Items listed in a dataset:
<<<<

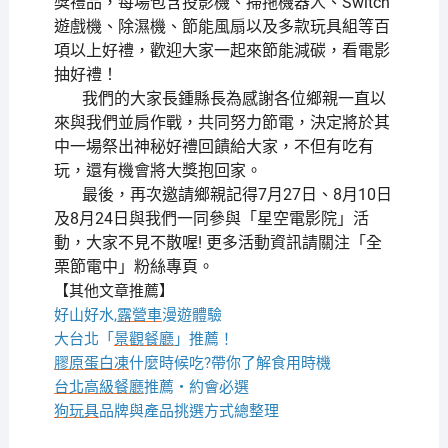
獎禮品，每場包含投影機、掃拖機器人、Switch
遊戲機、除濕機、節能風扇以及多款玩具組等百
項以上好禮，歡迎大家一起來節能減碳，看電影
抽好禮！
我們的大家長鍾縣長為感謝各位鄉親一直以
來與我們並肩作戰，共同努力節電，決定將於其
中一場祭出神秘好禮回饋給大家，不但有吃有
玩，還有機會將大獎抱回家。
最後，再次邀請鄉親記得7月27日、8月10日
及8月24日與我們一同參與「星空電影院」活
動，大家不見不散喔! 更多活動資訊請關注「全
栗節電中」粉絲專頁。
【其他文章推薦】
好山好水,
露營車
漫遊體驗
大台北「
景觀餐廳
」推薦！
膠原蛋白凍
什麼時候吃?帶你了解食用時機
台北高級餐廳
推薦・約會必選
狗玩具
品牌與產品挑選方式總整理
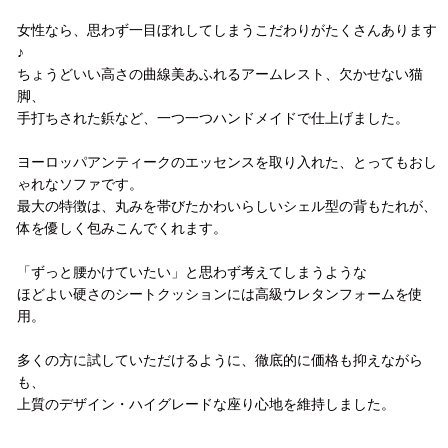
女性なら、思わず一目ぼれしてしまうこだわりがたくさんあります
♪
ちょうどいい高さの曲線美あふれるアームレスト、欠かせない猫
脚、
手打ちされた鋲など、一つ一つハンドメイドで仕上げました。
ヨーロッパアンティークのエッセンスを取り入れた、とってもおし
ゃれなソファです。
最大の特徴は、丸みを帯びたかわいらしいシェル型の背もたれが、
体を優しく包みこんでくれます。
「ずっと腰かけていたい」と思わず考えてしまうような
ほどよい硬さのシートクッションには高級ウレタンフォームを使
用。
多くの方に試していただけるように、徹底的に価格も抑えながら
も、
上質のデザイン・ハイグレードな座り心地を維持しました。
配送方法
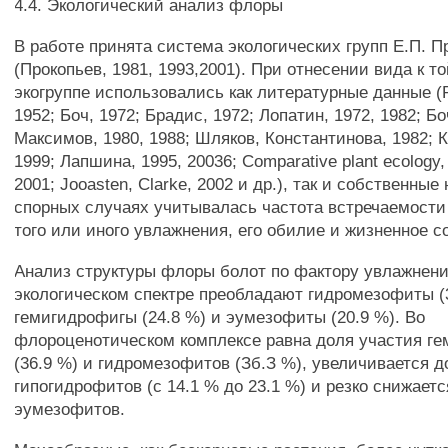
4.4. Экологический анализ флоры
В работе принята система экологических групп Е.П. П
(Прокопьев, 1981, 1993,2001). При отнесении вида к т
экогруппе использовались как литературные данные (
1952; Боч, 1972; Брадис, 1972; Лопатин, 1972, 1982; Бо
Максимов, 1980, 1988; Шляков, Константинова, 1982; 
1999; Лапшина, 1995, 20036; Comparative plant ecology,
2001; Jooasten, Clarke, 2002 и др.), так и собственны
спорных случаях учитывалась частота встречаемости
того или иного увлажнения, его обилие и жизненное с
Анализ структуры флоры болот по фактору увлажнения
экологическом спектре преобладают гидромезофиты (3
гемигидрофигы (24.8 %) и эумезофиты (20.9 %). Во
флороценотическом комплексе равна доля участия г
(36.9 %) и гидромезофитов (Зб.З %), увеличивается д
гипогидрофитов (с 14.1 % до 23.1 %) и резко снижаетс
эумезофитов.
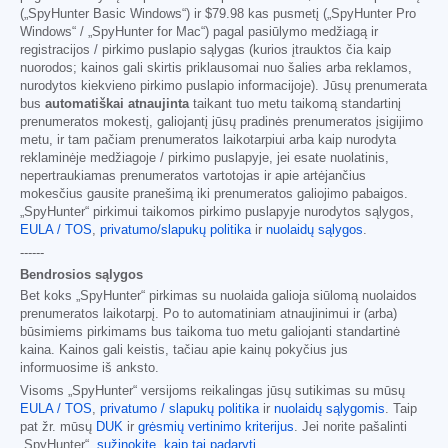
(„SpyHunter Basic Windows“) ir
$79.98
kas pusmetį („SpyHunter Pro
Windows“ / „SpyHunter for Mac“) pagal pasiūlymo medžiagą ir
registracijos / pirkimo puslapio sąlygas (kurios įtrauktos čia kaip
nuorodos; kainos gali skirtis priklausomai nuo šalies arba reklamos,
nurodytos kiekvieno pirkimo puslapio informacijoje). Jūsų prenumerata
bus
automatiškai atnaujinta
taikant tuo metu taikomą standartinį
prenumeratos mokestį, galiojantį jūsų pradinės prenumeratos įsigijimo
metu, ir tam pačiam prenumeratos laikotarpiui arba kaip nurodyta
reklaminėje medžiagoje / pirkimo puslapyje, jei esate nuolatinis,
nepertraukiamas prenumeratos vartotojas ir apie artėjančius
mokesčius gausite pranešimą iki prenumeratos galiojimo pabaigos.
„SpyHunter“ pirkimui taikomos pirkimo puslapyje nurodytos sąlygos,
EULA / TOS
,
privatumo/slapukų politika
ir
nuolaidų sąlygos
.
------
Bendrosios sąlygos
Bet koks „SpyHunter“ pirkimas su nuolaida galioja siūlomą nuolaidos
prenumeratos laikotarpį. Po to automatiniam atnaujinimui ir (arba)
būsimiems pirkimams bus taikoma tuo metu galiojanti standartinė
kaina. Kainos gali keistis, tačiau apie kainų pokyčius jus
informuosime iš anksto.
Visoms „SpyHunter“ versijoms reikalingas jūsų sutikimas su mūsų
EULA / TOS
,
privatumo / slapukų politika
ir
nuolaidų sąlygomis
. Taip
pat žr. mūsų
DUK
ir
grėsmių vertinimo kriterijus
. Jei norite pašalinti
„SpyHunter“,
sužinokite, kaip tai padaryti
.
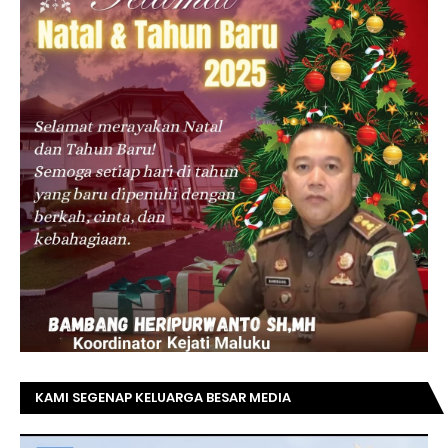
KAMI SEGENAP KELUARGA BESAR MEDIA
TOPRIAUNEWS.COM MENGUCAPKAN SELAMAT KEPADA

>>>>
<<<<

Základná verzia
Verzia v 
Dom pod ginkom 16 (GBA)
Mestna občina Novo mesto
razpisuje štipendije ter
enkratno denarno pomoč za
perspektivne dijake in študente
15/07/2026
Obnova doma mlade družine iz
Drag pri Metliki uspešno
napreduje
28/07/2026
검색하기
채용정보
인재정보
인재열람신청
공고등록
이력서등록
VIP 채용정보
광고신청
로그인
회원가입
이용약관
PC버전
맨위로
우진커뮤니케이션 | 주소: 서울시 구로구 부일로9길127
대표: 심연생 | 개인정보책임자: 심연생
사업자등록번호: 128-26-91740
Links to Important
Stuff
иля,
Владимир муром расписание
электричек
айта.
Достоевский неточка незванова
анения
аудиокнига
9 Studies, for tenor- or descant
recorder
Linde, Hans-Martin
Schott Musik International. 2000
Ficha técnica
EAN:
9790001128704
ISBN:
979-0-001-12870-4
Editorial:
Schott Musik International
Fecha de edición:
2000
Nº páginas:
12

>>>>

### [WHAT THE TASK ASKS]
Output the lines above exactly, but only those between the line holding "automatiškai atnaujinta" and the line holding "būsimiems pirkimams bus", inclusive.

### [RESPONSE BOX]
automatiškai atnaujinta
taikant tuo metu taikomą standartinį
prenumeratos mokestį, galiojantį jūsų pradinės prenumeratos įsigijimo
metu, ir tam pačiam prenumeratos laikotarpiui arba kaip nurodyta
reklaminėje medžiagoje / pirkimo puslapyje, jei esate nuolatinis,
nepertraukiamas prenumeratos vartotojas ir apie artėjančius
mokesčius gausite pranešimą iki prenumeratos galiojimo pabaigos.
„SpyHunter“ pirkimui taikomos pirkimo puslapyje nurodytos sąlygos,
EULA / TOS
,
privatumo/slapukų politika
ir
nuolaidų sąlygos
.
------
Bendrosios sąlygos
Bet koks „SpyHunter“ pirkimas su nuolaida galioja siūlomą nuolaidos
prenumeratos laikotarpį. Po to automatiniam atnaujinimui ir (arba)
būsimiems pirkimams bus taikoma tuo metu galiojanti standartinė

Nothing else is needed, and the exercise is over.